▶ **DESCRIPTION OF THE TASK**
The entries below contain a line with "Given the image: Segment" and a line with "Answer in <instances>...</instances>. Show". Retype exactly everything from the first down to the second, both included, and nothing else.

▼

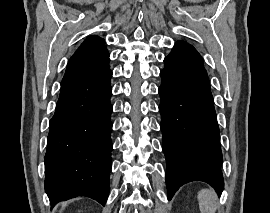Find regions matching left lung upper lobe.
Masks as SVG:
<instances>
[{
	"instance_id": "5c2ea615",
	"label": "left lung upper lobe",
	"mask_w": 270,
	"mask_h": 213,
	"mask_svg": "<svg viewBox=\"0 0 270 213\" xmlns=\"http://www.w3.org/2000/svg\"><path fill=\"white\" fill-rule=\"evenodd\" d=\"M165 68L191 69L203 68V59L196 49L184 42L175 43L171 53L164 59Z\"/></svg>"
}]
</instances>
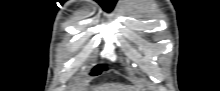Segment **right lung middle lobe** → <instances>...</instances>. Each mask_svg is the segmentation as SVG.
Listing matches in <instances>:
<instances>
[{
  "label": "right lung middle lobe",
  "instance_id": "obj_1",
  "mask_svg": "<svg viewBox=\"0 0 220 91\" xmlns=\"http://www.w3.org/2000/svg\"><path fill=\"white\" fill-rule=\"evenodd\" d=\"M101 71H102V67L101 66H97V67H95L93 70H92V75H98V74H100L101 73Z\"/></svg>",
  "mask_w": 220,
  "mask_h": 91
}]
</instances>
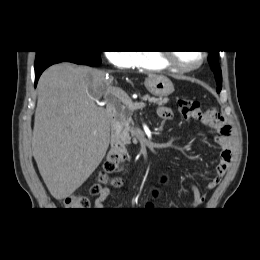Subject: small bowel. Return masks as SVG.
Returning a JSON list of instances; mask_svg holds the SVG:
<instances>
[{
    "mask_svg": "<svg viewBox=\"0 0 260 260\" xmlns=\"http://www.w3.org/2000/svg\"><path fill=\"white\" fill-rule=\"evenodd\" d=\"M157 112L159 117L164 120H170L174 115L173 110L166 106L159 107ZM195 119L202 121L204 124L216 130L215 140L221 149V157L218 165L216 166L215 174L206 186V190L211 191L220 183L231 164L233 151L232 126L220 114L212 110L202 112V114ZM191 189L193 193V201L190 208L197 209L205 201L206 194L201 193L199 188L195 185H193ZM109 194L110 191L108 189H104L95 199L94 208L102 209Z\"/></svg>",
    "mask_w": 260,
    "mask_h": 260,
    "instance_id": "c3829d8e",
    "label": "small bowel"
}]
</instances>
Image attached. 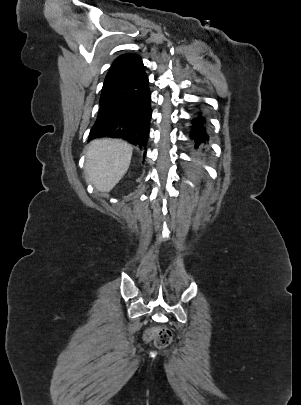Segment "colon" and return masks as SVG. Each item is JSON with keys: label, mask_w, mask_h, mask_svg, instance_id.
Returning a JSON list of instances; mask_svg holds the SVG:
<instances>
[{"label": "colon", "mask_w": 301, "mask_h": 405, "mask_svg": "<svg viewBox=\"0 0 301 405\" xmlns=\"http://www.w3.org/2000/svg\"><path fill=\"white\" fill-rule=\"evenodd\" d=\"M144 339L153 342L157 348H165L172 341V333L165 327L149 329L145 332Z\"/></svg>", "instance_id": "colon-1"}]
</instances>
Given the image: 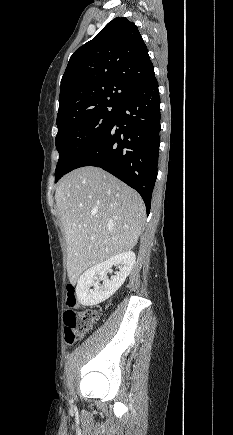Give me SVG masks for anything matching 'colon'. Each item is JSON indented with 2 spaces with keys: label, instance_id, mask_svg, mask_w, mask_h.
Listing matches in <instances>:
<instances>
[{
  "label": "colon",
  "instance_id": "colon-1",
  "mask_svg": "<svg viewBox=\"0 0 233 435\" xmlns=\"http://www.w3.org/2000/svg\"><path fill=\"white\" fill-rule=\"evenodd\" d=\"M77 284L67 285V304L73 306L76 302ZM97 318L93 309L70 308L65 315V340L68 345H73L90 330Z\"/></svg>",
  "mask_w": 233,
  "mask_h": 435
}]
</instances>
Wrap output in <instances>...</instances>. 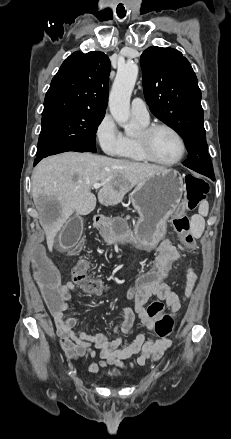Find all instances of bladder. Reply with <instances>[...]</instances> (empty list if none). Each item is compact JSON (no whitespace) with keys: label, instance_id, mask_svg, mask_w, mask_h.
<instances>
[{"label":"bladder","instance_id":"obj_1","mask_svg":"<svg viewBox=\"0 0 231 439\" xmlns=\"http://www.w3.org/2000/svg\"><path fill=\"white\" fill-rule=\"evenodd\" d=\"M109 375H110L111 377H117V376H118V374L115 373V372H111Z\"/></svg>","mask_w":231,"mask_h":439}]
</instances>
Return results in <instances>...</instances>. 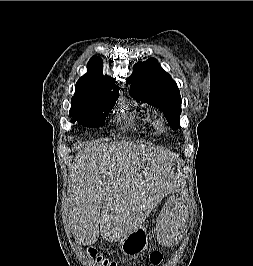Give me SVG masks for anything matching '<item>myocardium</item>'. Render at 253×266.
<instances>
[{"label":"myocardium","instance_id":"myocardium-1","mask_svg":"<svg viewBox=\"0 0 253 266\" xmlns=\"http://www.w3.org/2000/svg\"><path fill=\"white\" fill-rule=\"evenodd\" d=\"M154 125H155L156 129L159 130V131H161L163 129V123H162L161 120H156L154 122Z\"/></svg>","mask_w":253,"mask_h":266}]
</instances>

▲
▼

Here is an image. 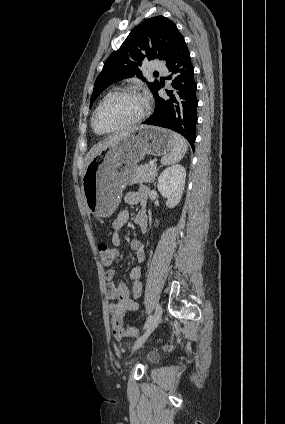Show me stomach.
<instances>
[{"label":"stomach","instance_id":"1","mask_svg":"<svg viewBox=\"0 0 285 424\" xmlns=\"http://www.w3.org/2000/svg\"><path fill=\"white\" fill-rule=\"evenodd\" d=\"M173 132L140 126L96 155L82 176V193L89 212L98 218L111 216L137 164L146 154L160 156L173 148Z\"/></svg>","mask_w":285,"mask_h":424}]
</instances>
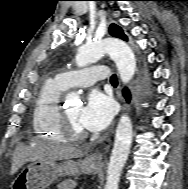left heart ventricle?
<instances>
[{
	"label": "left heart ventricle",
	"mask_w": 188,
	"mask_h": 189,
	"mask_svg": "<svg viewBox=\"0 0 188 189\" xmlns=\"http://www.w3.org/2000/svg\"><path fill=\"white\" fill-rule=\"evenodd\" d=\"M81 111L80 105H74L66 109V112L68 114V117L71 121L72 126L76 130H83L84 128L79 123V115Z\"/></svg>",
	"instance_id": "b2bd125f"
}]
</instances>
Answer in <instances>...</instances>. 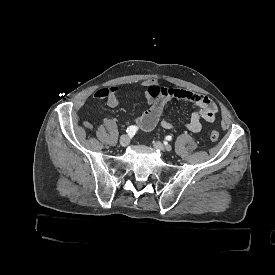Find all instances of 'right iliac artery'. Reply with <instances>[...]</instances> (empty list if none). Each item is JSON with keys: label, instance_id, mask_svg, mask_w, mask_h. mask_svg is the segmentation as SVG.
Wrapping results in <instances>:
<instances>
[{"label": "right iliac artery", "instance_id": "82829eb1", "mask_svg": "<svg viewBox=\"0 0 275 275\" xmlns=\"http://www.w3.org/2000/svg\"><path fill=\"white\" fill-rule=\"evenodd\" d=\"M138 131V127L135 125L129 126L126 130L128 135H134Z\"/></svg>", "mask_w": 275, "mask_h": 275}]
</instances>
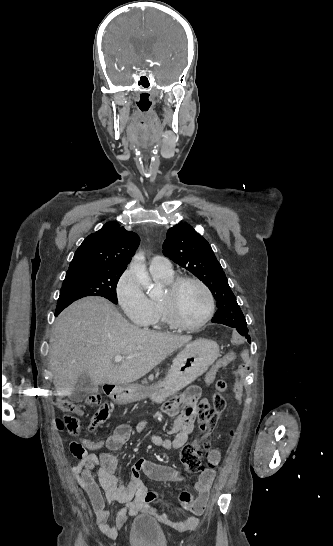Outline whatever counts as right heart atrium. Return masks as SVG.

▲
▼

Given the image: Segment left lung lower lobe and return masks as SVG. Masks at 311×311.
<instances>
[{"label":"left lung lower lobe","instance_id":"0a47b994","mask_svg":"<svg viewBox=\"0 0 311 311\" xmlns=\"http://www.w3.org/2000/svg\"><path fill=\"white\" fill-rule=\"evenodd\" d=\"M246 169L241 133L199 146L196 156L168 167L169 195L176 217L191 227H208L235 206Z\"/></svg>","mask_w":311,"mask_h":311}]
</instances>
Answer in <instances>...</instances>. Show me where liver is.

▲

▶ **SOLUTION TO THIS PROBLEM**
Given the image: Segment left lung lower lobe and return masks as SVG. Masks at 311×311.
<instances>
[{"label":"left lung lower lobe","instance_id":"0a47b994","mask_svg":"<svg viewBox=\"0 0 311 311\" xmlns=\"http://www.w3.org/2000/svg\"><path fill=\"white\" fill-rule=\"evenodd\" d=\"M246 169L241 133L199 146L196 156L168 167L169 195L176 217L191 227H208L235 206Z\"/></svg>","mask_w":311,"mask_h":311}]
</instances>
Answer in <instances>...</instances>. Show me where liver is.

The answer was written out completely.